Falcon 9 static fire. (Credit: SpaceX)

HAWTHORNE, Calif. (SpaceX PR) — Today, SpaceX completed a successful static fire test of the Falcon 9 rocket in advance of the CRS-5 mission for NASA. The test was conducted at SpaceX’s Launch Complex 40 at Cape Canaveral Air Force Station, Florida, and ran for the full planned duration.

SpaceX also conducted a static fire test on December 17 and while the test accomplished nearly all goals, it did not run the full duration.   The data suggested we could have pushed forward without a second attempt, but out of an abundance of caution, we opted to execute a second test.

Given the extra time needed for data review and testing, coupled with the limited launch date availability due to the holidays and other restrictions, our earliest launch opportunity is now January 6 with January 7 as a backup.  A few times a year, the ISS orbits through a high beta angle period.
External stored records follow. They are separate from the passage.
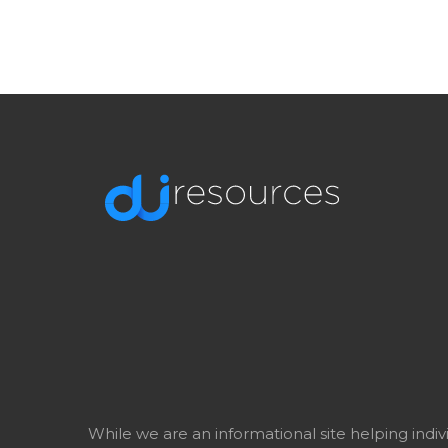
While we are an informational site helping indi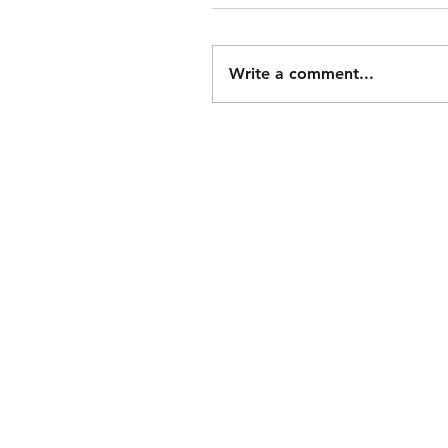
Write a comment...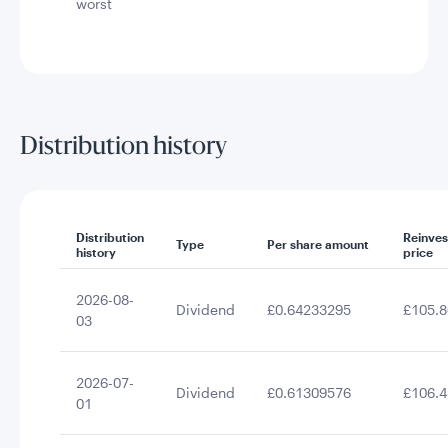
worst
Distribution history
Distribution
Reinve
Type
Per share amount
history
price
2026-08-
Dividend
£0.64233295
£105.8
03
2026-07-
Dividend
£0.61309576
£106.4
01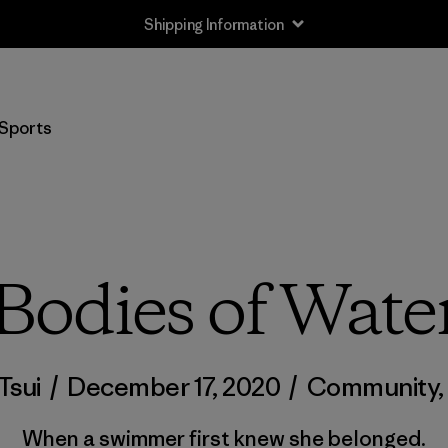
Shipping Information
Sports
Bodies of Wate
Tsui
/
December 17, 2020
/
Community
When a swimmer first knew she belonged.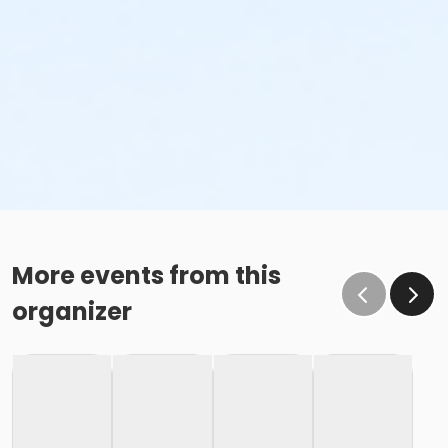
More events from this
organizer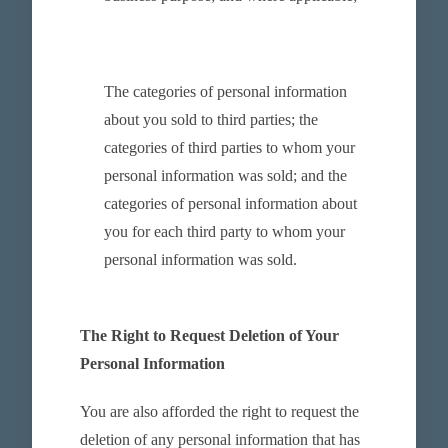
The categories of personal information
about you sold to third parties; the
categories of third parties to whom your
personal information was sold; and the
categories of personal information about
you for each third party to whom your
personal information was sold.
The Right to Request Deletion of Your
Personal Information
You are also afforded the right to request the
deletion of any personal information that has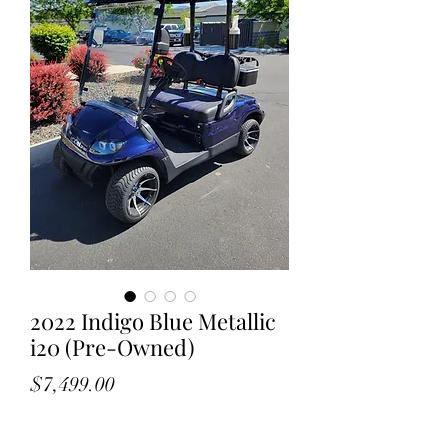
2022 Indigo Blue Metallic
i20 (Pre-Owned)
Price
$7,499.00
Call Now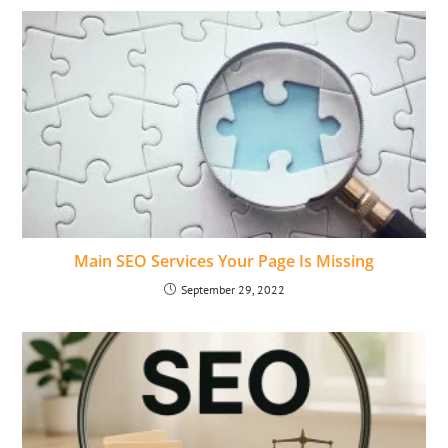
Main SEO Services Your Page Is Missing
September 29, 2022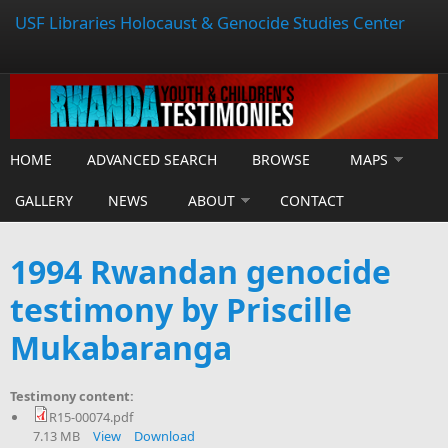
USF Libraries Holocaust & Genocide Studies Center
HOME
ADVANCED SEARCH
BROWSE
MAPS
GALLERY
NEWS
ABOUT
CONTACT
1994 Rwandan genocide
testimony by Priscille
Mukabaranga
Testimony content:
R15-00074.pdf
7.13 MB
View
Download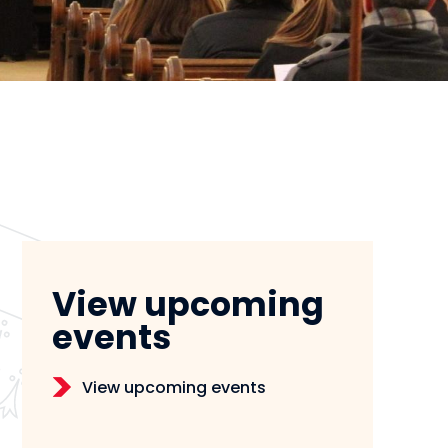
View upcoming
events
View upcoming events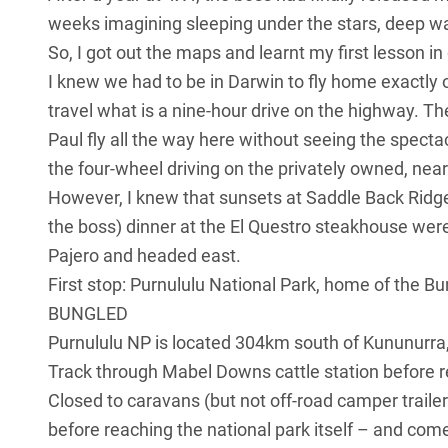
weeks imagining sleeping under the stars, deep wat
So, I got out the maps and learnt my first lesson in ou
I knew we had to be in Darwin to fly home exactly o
travel what is a nine-hour drive on the highway. Th
Paul fly all the way here without seeing the spect
the four-wheel driving on the privately owned, near
However, I knew that sunsets at Saddle Back Ridge
the boss) dinner at the El Questro steakhouse weren
Pajero and headed east.
First stop: Purnululu National Park, home of the B
BUNGLED
Purnululu NP is located 304km south of Kununurra, 
Track through Mabel Downs cattle station before r
Closed to caravans (but not off-road camper traile
before reaching the national park itself – and com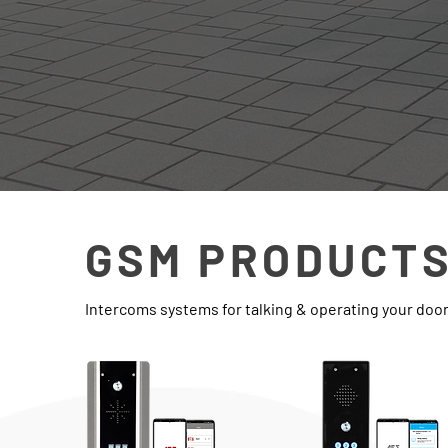
GSM PRODUCT
Intercoms systems for talking & operating your doo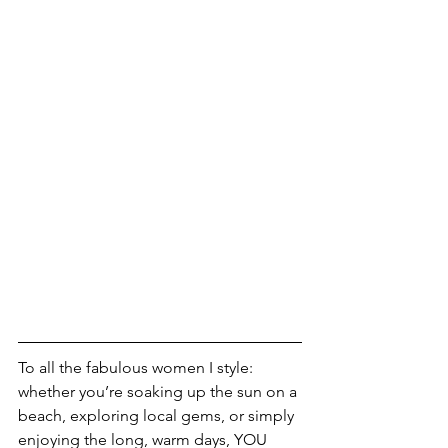
To all the fabulous women I style: 
whether you’re soaking up the sun on a 
beach, exploring local gems, or simply 
enjoying the long, warm days, YOU 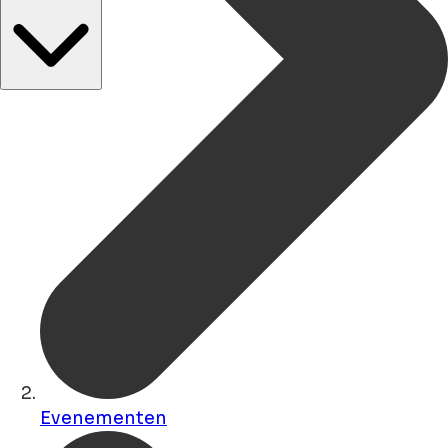
Evenementen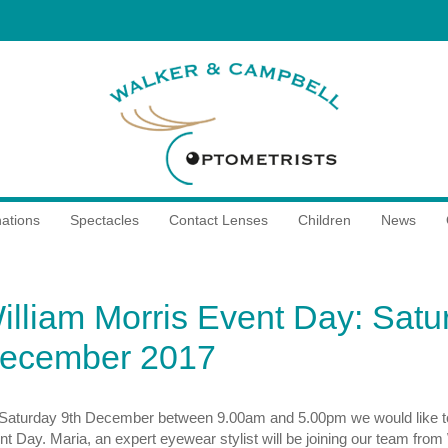
ations
Spectacles
Contact Lenses
Children
News
illiam Morris Event Day: Satu
ecember 2017
Saturday 9th December between 9.00am and 5.00pm we would like to in
t Day. Maria, an expert eyewear stylist will be joining our team from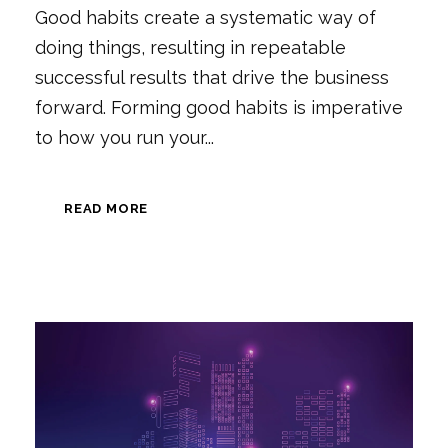
Good habits create a systematic way of
doing things, resulting in repeatable
successful results that drive the business
forward. Forming good habits is imperative
to how you run your...
READ MORE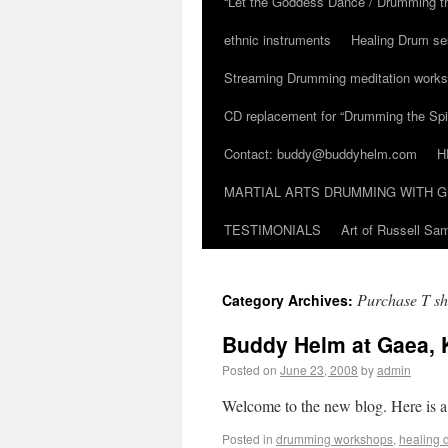
“Let the Goddess Dance / Drumming t
ethnic instruments
Healing Drum se
Streaming Drumming meditation work
CD replacement for “Drumming the Spir
Contact: buddy@buddyhelm.com
H
MARTIAL ARTS DRUMMING WITH G
TESTIMONIALS
Art of Russell S
Purchase T sh
Category Archives:
Buddy Helm at Gaea, 
Posted on
June 23, 2008
by
admin
Welcome to the new blog. Here is a
Posted in
drumming workshops
,
healing 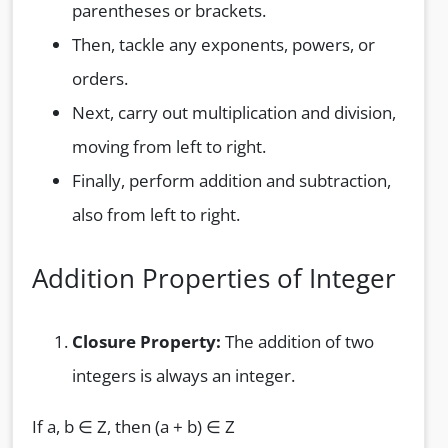
parentheses or brackets.
Then, tackle any exponents, powers, or
orders.
Next, carry out multiplication and division,
moving from left to right.
Finally, perform addition and subtraction,
also from left to right.
Addition Properties of Integer
Closure Property:
The addition of two
integers is always an integer.
If a, b ∈ Z, then (a + b) ∈ Z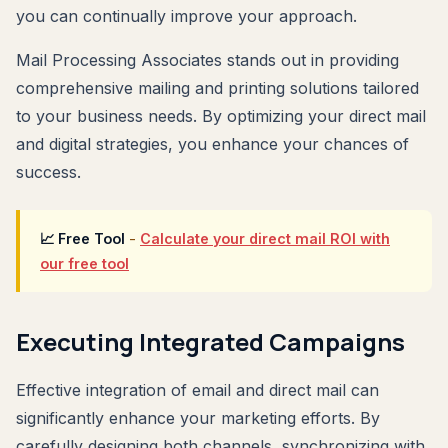
you can continually improve your approach.
Mail Processing Associates stands out in providing
comprehensive mailing and printing solutions tailored
to your business needs. By optimizing your direct mail
and digital strategies, you enhance your chances of
success.
📈 Free Tool
-
Calculate your direct mail ROI with
our free tool
Executing Integrated Campaigns
Effective integration of email and direct mail can
significantly enhance your marketing efforts. By
carefully designing both channels, synchronizing with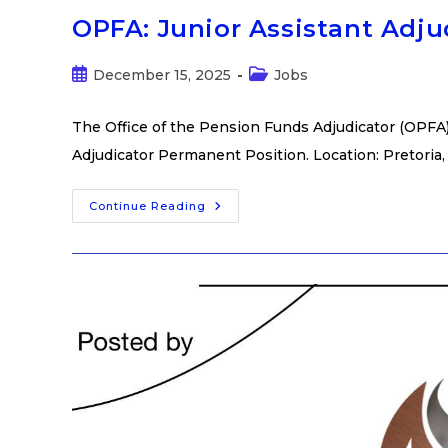
OPFA: Junior Assistant Adj
December 15, 2025
Jobs
The Office of the Pension Funds Adjudicator (OPFA) i
Adjudicator Permanent Position. Location: Pretoria,
Continue Reading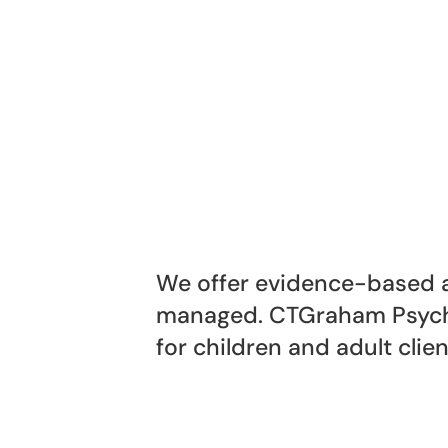
We offer evidence-based a
managed. CTGraham Psycho
for children and adult clien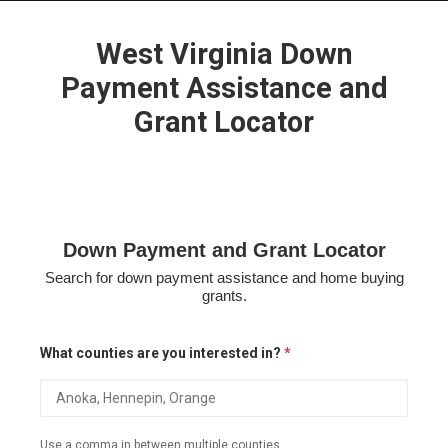
West Virginia Down
Payment Assistance and
Grant Locator
HOME
GRANT LOCATOR
ABOUT US
BLOG
Down Payment and Grant Locator
MORE
Search for down payment assistance and home buying
SEARCH
grants.
What counties are you interested in?
*
Use a comma in between multiple counties.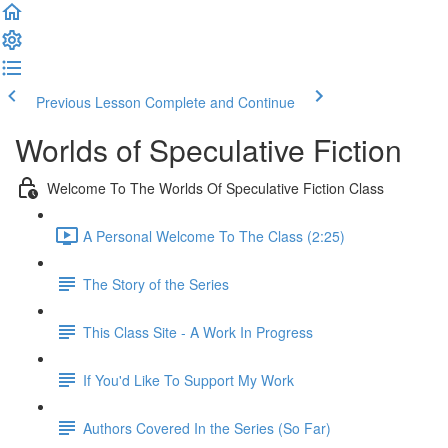
Previous Lesson
Complete and Continue
Worlds of Speculative Fiction
Welcome To The Worlds Of Speculative Fiction Class
A Personal Welcome To The Class (2:25)
The Story of the Series
This Class Site - A Work In Progress
If You'd Like To Support My Work
Authors Covered In the Series (So Far)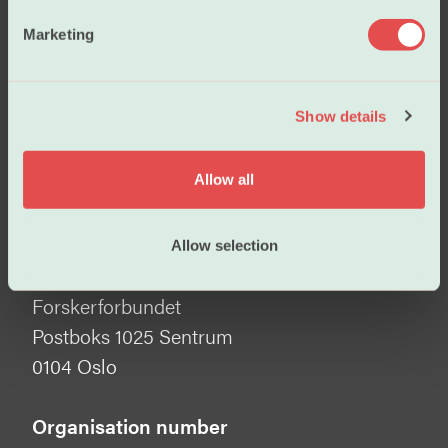
e
Marketing
Become a member
l
e
c
Show details
t
i
Visiting address
o
Allow all
Tullins gate 2
n
0166 Oslo
Allow selection
Mailing address
Forskerforbundet
Postboks 1025 Sentrum
0104 Oslo
Organisation number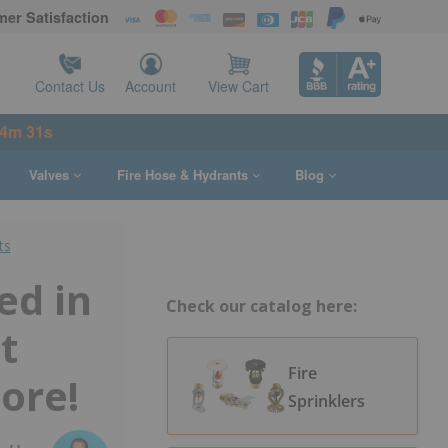
er Satisfaction
Contact Us
Account
View Cart
54m 30s
Valves
Fire Hose & Hydrants
Blog
ts
ed in
Check our catalog here:
t
Fire
ore!
Sprinklers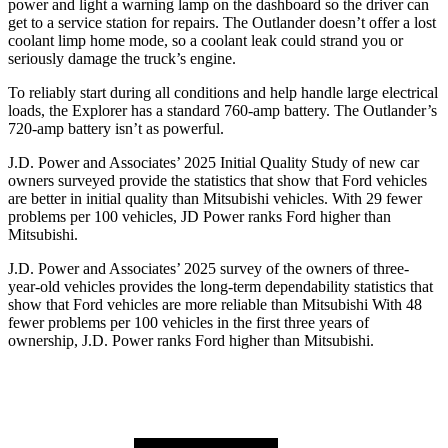
power and light a warning lamp on the dashboard so the driver can
get to a service station for repairs. The Outlander doesn’t offer a lost
coolant limp home mode, so a coolant leak could strand you or
seriously damage the truck’s engine.
To reliably start during all conditions and help handle large electrical
loads, the Explorer has a standard 760-amp battery. The Outlander’s
720-amp battery isn’t as powerful.
J.D. Power and Associates’ 2025 Initial Quality Study of new car
owners surveyed provide the statistics that show that Ford vehicles
are better in initial quality than Mitsubishi vehicles. With 29 fewer
problems per 100 vehicles, JD Power ranks Ford higher than
Mitsubishi.
J.D. Power and Associates’ 2025 survey of the owners of three-
year-old vehicles provides the long-term dependability statistics that
show that Ford vehicles are more reliable than Mitsubishi With 48
fewer problems per 100 vehicles in the first three years of
ownership, J.D. Power ranks Ford higher than Mitsubishi.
This is where the angle between the ISS orbital plane and the sun is high, resulting in the ISS being in almost constant sunlight for a 10 day period.  During this time, there are thermal and operational constraints that prohibit Dragon from being allowed to berth with the ISS.  This high beta period runs from December 28, 2014 – January 7, 2015.  Note that for a launch on January 6, Dragon berths on January 8.

After today’s successful static fire, our teams are looking forward to launch just after the New Year.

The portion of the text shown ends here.